– А эту вот не балуй! Нафаня, пошли!

Ингрид прошлепала босыми ногами по неструганым доскам, застыла перед подвешенным на цепочке чудным глиняным умывальником, из-за трех носиков по сторонам напоминавшим трехголового змея. С наслаждением поплескалась под ледяными струями, звонко бившими в жестяное дно. Тщательно причесала белые волосы. Ноздри защекотал сытный теплый запах – устав ждать плескавшуюся девушку, Барсук пустился на хитрость и открыл крышку казана со сваренной на молоке ячменной кашей, которая мигом заблагоухала на всю избу.

– Вечером баню тебе истопим, наплаваешься еще, – сказал старик быстро пришлепавшей обратно мокрой и довольной гостье.

Он протянул ей ложку, выструганную из мягкой липы:

– На твоей родине обычно все зерно на пиво уходит. А у нас больше кашу уважают. Зернышко – это ведь что? Зародыш новой жизни, на солнышке настоянный. Как яхонт – окаменевшая смола, так и зерно – солнечный свет затвердевший. Так что ешь побольше солнца, чтобы силы быстрее вернулись…

Ингрид отправила в рот ложку и заулыбалась.

– Во-о-от… Каша, она ведь что? Думаешь, просто еда? Э-э… Каша – жизнь наша. А застолье знаешь как у нас называется? Каша. Чинить кашу – по-нашему праздновать значит. Перед битвой – победная каша. Перемирие – мирная каша.

Соскучившийся в одиночестве старик принялся загибать сухие пальцы:

– На свадьбу – каша, ребенок на свет родился – каша, тризна – опять она…

Ингрид кивала, не забывая работать ложкой, казан пустел на глазах, голос Барсука будто превращался в ушах в теплый мед, от которого стали слипаться глаза. Увидев, что гостья клюет носом прямо за столом, старик осторожно подхватил ее под руку, проводил до полатей, укрыл овчиной:

– Спи, милая… Спи… – шептал Барсук, глядя на блаженно засопевшую Ингрид. Она спала, как девочка, приоткрыв розовый рот, в котором на месте языка виднелся маленький темный обрубок.

Старик вздохнул, поохал, тяжело прошелся по избе. Посмотрел на высунувшуюся из-за двери жалобную голову.

– Ну пошли, пошли…

Старик и лошадь в сумерках вышли к Змеиному холму у курганов за селом, вскоре превратившись в две маленькие темные фигурки под сумрачным небом, по которому от края до края растянулись исполинские перья фиолетовых облаков.

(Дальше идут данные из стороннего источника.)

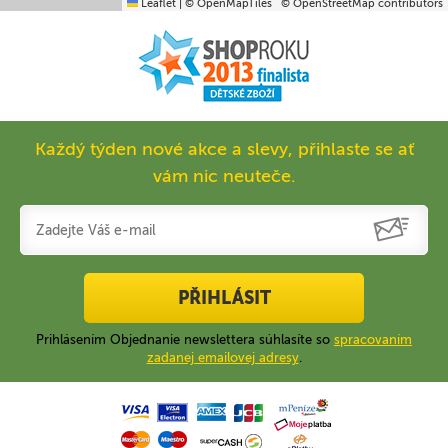
Leaflet
|
© OpenMapTiles
© OpenStreetMap contributors
Každý týden nové akce a slevy, přihlaste se ať
vám nic neuteče.
PŘIHLÁSIT
Prihlásením Objednanie newslettera súhlasíte so
spracovaním
zadanej emailovej adresy
.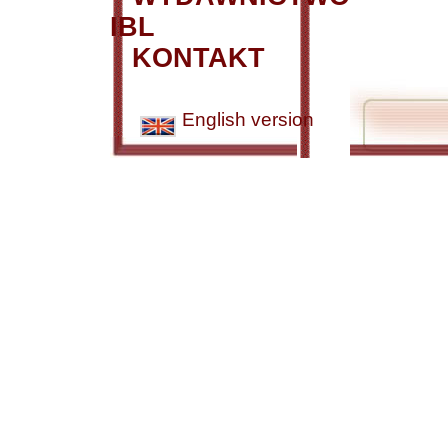
IBL
KONTAKT
English version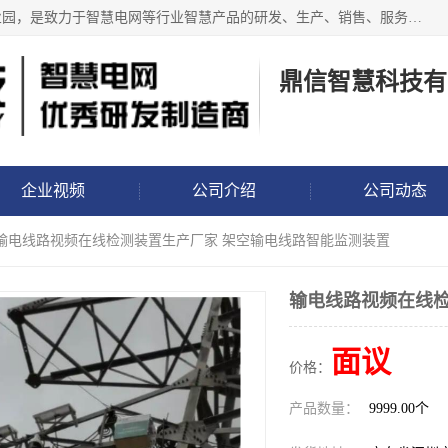
鼎信智慧科技有限公司位于深圳市龙岗区龙岗街道香玉儿工业园，是致力于智慧电网等行业智慧产品的研发、生产、销售、服务于一体的研发制造商，推出的智慧电网系列包括输电线路视频、图像、微云台、分布式故障定位、非接触故障监测、配网行波故障监测、电缆故障监测、防外破、防山火、覆冰、微气象、倾斜、测温、弧垂、舞动监测以及智能地钉、智能标志桩、布控球、警示球、防鸟等产品，已经应用于南网、国网相关现场！
鼎信智慧科技有
企业视频
公司介绍
公司动态
 输电线路视频在线检测装置生产厂家 架空输电线路智能监测装置
输电线路视频在线检
面议
价格：
产品数量：
9999.00个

Они приходили сюда каждый вечер, из-за преклонных лет ночью засыпалось трудно обоим. Барсук разводил небольшой костерок из заранее заготовленной жаркой бересты, дышал лечебным полыневым ветром, Нафаня щипала мягкими губами траву, каждый молчал и думал о своем.

Барсук в молодости считал, что в старости будет часто вспоминать о походах и битвах, благо их было немало. Представлял, с каким удовольствием будет рассказывать детворе о славных победах Ратмира, построившего крепость, ставшую легендой.

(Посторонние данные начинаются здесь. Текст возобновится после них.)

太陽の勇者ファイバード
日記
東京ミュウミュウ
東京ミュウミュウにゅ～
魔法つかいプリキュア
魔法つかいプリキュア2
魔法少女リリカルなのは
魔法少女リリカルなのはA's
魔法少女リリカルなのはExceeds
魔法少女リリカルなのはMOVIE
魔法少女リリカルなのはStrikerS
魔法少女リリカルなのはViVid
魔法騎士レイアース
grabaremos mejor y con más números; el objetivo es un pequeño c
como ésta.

Но вспоминалось другое: стол у очага, длинное лицо красавицы Лебеди и ее улыбка, когда она смотрела на него, и глазастую дочку Усладу. Когда-то он был лучшим, а она, красивейшая женщина села, любила только лучшее. Жили они богато, пока он не оставил войну, но в торговле удача отвернулась.

Он не удивился, когда Лебедь объявила, что уходит с более удачливым в торговых делах византийцем. Просто молча пошел к кораблю соперника и порубил снасти топором. Увидев его лицо, купец решил не вмешиваться, оценив свою жизнь дороже.

Она все равно ушла, ночью, тайком. Он слышал, как она осторожно собирается посреди ночи, стараясь его не разбудить, и уговаривает Усладу быть потише. Он смотрел в темноту и понимал, что остановить упрямую красивую жену может лишь удар грома или секиры, но ни того ни другого он никогда ей не желал.